Campbell’s next work, Brothers and Sisters (1994), also was based on an actual event: the Los Angeles Police Department’s beating of Rodney King and the riots spurred by the officers’ acquittal. Brothers and Sisters examines the problems inherent in interracial relationships. It deals with sexual harassment, affirmative action, and class warfare from the perspectives of white and black characters, both male and female.

Singing in the Comeback Choir (1998) addresses tensions and problems in black communities. In the novel, Campbell questions what obligations successful African Americans might have to their old neighborhoods. She called for some personal sacrifice, some sense of moral or ethical responsibility to help those in need.

In Seventy-two Hour Hold (2005), Campbell turned to one of her later years’ greatest concerns: inequities in mental-health treatment for whites and African Americans. She believed that African Americans were less likely to admit to emotional problems and were reluctant to seek treatment for mental illness. In many cases, people who sought help were not taken seriously or received shoddy treatment. Campbell understood the feeling because when her family learned of a relative suffering from a bipolar disorder, they kept the matter secret. Campbell was moved to confront the perception in African American communities that mental illness was embarrassing, an admission of weakness. Her 2003 children’s book Sometimes My Mommy Gets Angry is about a young girl coping with her mother’s psychological problems.

In late February of 2006, Campbell received a diagnosis of neurological disease.

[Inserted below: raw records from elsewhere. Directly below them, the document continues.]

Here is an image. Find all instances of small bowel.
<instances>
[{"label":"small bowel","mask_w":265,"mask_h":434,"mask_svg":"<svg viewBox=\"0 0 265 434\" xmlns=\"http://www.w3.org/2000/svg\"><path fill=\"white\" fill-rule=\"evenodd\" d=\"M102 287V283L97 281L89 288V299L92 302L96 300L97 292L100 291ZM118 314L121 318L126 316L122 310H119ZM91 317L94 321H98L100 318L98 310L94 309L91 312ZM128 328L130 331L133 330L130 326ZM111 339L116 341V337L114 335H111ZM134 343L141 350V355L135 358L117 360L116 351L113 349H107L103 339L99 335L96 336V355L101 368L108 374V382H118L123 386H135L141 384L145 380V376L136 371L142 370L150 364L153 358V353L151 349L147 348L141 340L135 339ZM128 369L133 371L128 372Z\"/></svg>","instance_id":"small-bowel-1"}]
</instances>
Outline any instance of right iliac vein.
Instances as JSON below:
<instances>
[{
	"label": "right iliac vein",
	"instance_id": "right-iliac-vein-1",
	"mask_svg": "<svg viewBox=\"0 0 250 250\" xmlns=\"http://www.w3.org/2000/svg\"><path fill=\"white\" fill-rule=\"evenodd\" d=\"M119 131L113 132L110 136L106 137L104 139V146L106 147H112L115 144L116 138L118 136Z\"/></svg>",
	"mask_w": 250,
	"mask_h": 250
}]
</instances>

She died of brain cancer on November 27, 2006. In the days leading up to her death, she shared her thoughts with fans through her Web site. She expressed optimism and hope for recovery, asked readers for their prayers, and vowed to live each day as it came.

Significance

Campbell received numerous awards and grants for her writing and her service to the community. She received a Body of Work Award from the National Association of Negro Business Women in 1978; a National Endowment for the Arts Literature Grant in 1980; an Image Award from the National Association for the Advancement of Colored People (NAACP) in 1994; and the National Alliance for the Mentally Ill’s Outstanding Literature Award in 2003 for Sometimes My Mommy Gets Angry.

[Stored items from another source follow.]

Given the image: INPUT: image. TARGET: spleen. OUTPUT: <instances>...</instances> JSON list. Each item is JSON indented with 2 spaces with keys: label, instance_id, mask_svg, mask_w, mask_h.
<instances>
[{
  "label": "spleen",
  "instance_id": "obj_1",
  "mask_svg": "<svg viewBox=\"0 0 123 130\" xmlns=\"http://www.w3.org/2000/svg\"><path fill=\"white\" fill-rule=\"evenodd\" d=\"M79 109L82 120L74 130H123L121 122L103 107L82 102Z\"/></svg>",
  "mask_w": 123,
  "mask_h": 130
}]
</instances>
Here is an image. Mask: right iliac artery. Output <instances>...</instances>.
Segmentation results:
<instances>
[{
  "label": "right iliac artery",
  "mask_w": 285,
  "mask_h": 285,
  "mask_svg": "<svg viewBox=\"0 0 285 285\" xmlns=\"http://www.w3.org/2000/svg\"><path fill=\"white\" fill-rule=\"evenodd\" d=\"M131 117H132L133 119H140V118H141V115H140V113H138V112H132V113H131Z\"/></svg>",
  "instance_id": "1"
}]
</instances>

Campbell helped to provoke dialogue about gender, class, race, and mental illness. She tried to remove the stigma from psychological illness and founded the Inglewood, California, chapter of the National Alliance for the Mentally Ill. Campbell went beyond the themes of racial turmoil and dysfunctional relationships in her writing and invited deeper investigation of the roots of these problems.

Bibliography

Campbell, Bebe Moore. “Bebe Moore Campbell: Her Memoir of ’A Special Childhood’ Celebrates the Different Styles of Her Upbringing in a Divided Black Family.” Interview by Lisa See. Publishers Weekly, June 30, 1989, 82-84. Instead of stressing problems inherent in a family breakup, Campbell highlights some of the advantages in her particular case.

‗‗‗‗‗‗‗. “A Conversation with Bebe Moore Campbell.” Interview by Claudia Dreyfus. The New York Times, June 28, 2005, p. F2. Interview in which Campbell talks about a reticence in churches to accept pharmaceutical treatments for mental disorders, instead advising parishioners to pray. She emphasizes the importance of dealing with the problem through getting professional help.

‗‗‗‗‗‗‗. “Interview with Bebe Moore Campbell.” Interview by Jane Campbell. Callaloo 22, no. 4 (1999): 954-973. An extensive interview in which the writer discusses the influences and role models for her writing and style.

Jones, Suzanne W. “Childhood Trauma and Its Reverberations in Bebe Moore Campbell’s Your Blues Ain’t Like Mine.” In Emmett Till in Literary Memory and Imagination, edited by Harriet Pollack and Christopher Metress. Baton Rouge: Louisiana State University Press, 2008. Examines Campbell’s fictionalized take on the notorious lynching in literary and social contexts.